Just outside of Rotterdam in the municipality Alblasserdam, custom yacht builder Oceanco is finishing up work on its latest creation: a three-masted beast of a vessel for Amazon founder and executive chairman Jeff Bezos. At 416-feet-long, Bezos’ new $500 million boat is set to be the largest sailing yacht in the world and is so massive that a section of De Hef must be “partly demolished” so that it can move from Oceanco’s Alblasserdam shipyard to the open ocean, according to English-language Dutch media outlet DutchNews.nl.
Per DutchNews.nl, the beloved bridge, which carried train traffic up until 1993, underwent a significant renovation in 2017 that Rotterdam council members pledged would be the final time that De Hef, which is a Dutch national monument, would be dissembled. Fast-forward five years, and it appears that this promise will be bent to accommodate the passage of the Bezos megayacht, known as Y721.
In conversation with local broadcaster Rijnmond, project leader Marcel Walravens relayed that if the effort is executed as planned without snags, the middle section of De Hef will only be removed for a day. “It is about a ship with high masts which cannot pass through the bridge,” he explained. “The only alternative is to take out the middle section.”
Despite the short duration of the planned bridge disassembly scheme, locals are already planning to express their displeasure with the move.

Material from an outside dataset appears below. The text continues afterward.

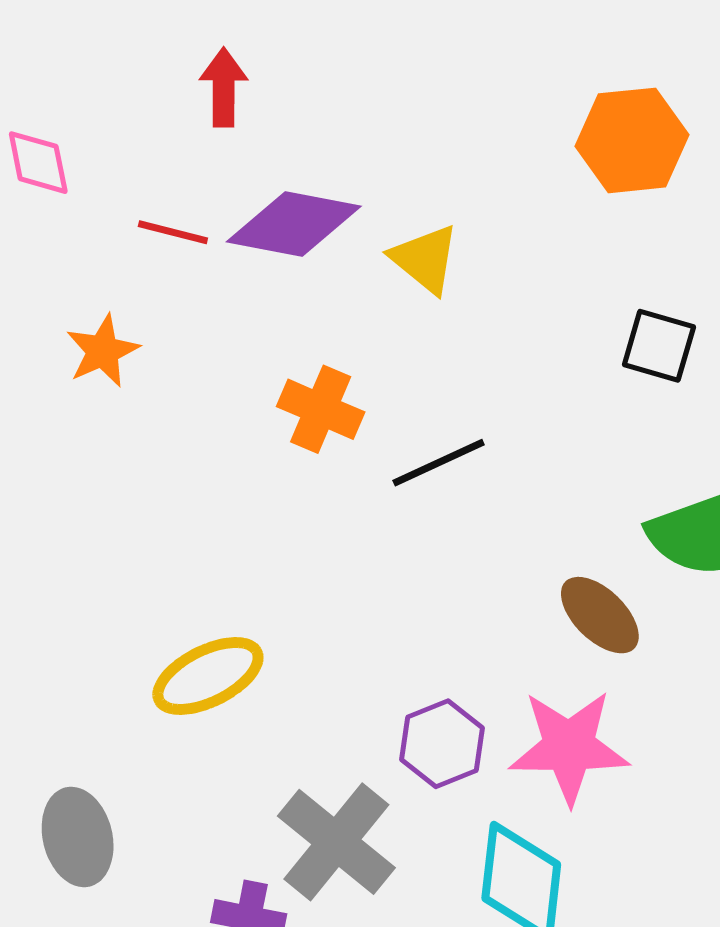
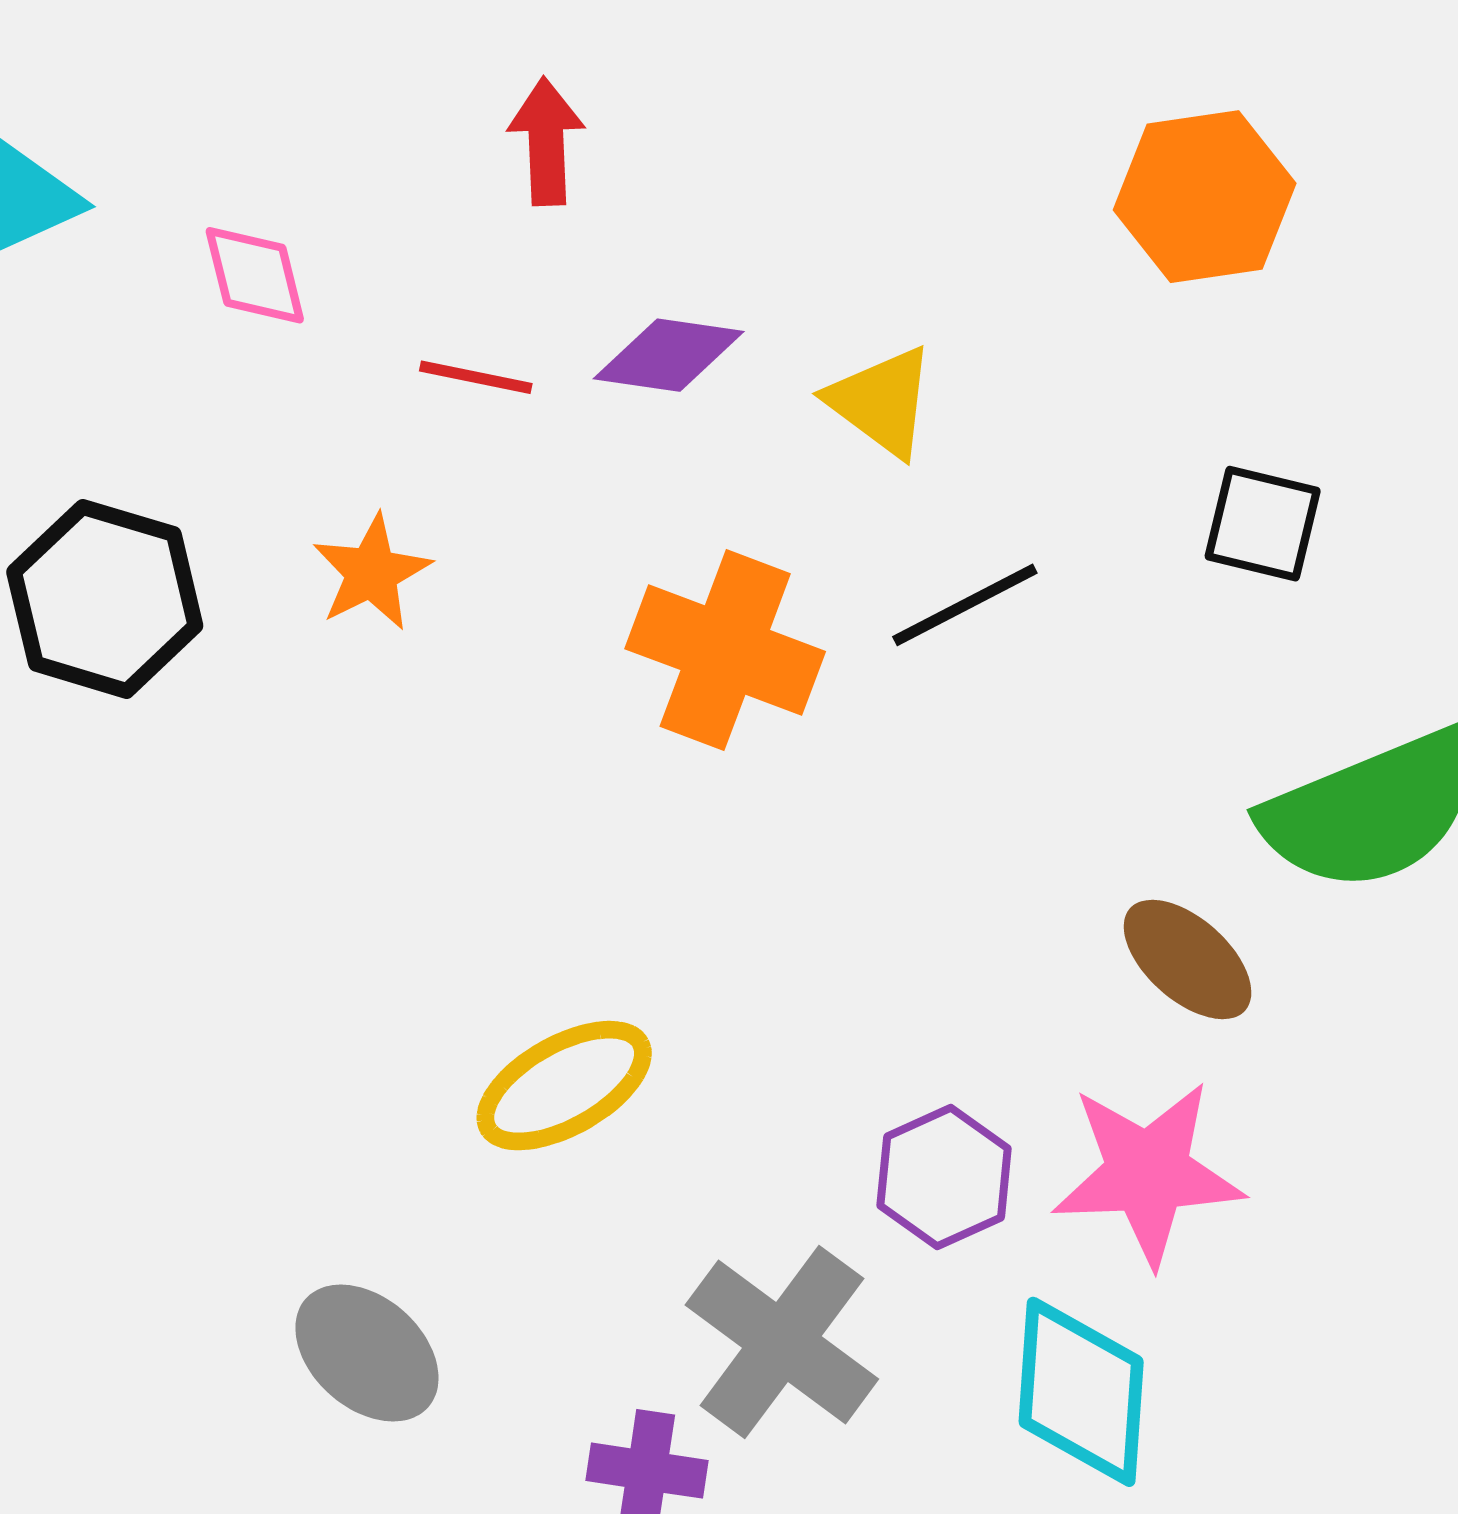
purple diamond: (294, 224) -> (669, 355), size x0.7
orange cross: (321, 409) -> (725, 650), size x1.4
black line: (439, 463) -> (965, 605), moved
gray ellipse: (78, 837) -> (367, 1353), turned -32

As reported by NL Times, a June 1 rotten egg-throwing event at De Hef has already attracted 2,600 interested participants on Facebook.
“Rotterdam was rebuilt from the rubble by the people of Rotterdam, and we won’t just take that apart for the phallic symbol of a megalomaniac billionaire. Not without a fight!” reads the event page.
As noted by the Washington Post, although costs and a formal timetable for the project have yet to be announced, the city has assured Rotteerdams that Bezos and Oceanco will foot the entire bill for the deconstruction effort
Speaking to the New York Times, a spokeswoman for the city relayed that Y721 will be able to successfully clear all of Rotterdam’s other bridges on its way out to sea.